Read through the data and report every line in which the word "ROOKIN" occurs.
**** Data
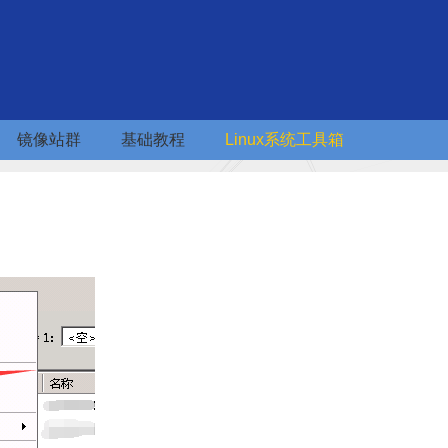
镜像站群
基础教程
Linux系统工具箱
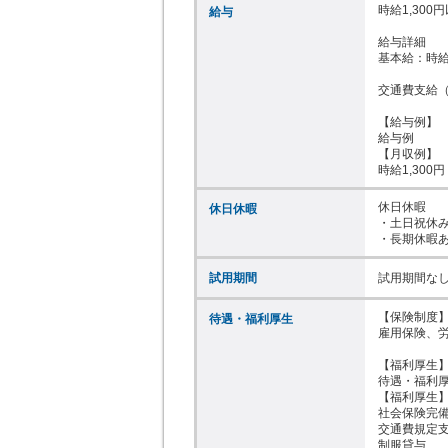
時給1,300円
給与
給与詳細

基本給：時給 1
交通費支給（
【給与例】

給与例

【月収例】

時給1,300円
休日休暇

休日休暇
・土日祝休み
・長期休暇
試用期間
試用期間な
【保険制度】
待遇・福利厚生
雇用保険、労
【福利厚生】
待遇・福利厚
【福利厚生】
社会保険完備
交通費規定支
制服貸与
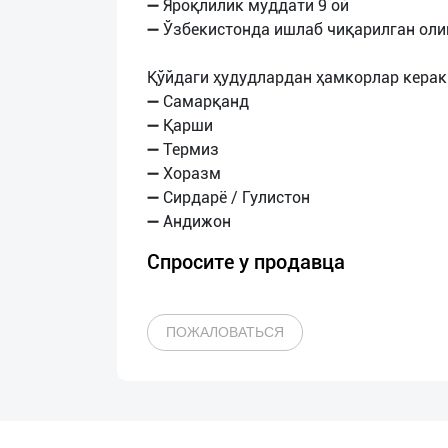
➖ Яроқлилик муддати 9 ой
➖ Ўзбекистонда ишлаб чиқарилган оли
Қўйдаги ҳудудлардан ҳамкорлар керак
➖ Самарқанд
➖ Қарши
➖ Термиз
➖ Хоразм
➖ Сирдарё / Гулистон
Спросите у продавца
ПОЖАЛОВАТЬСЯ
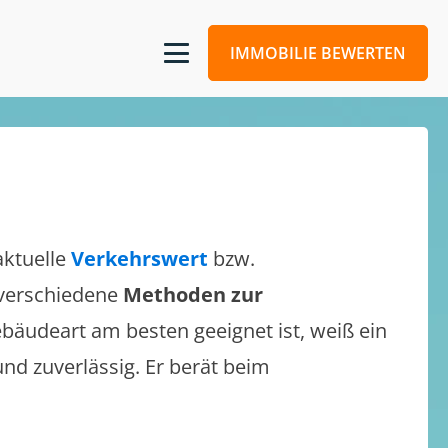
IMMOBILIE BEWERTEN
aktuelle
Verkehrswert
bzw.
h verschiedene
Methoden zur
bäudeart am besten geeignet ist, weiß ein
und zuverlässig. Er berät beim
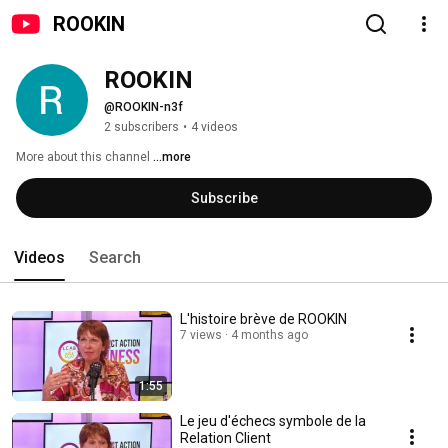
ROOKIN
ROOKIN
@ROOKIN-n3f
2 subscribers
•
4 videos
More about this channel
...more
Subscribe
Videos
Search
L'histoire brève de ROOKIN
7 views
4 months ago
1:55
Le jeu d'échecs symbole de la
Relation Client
********
Answer space –
ROOKIN
ROOKIN
@ROOKIN-n3f
L'histoire brève de ROOKIN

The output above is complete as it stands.